After his scholarships expired in 1830, he remained in Rome at his own expense. He returned to Poland in 1834 and, three years later, married a painter named Amelia Lepigé, who he had met at an art auction. At that time, he began to specialize in portraits. Some of his notable sitters included Maria Szymanowska and General Jan Zygmunt Skrzynecki.

Later, he also painted religious works; notably an "Adoration of the Magi" for St. John's Archcathedral (destroyed in 1944). Many of his works were, in fact, lost or destroyed during the Second World War.

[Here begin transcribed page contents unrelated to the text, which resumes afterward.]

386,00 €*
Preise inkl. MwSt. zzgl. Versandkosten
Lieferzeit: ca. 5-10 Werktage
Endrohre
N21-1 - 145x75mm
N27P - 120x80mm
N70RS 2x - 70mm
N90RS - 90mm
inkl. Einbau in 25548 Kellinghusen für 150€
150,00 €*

In the late 1830s, he did restorative work at the gallery in Łazienki Palace. He was also an avid art collector and owned works by Raphael, Rubens and Rembrandt. In 1844, a major exhibit of his collection took place in Saint Petersburg. In 1836, he established his own art school, which he operated until 1848, when he and his wife emigrated to Italy in the wake of the Greater Poland Uprising. After that, he apparently cut off all ties with Poland and seems to have focused on collecting art and antiquities, rather than painting. He died in 1865 in Florence.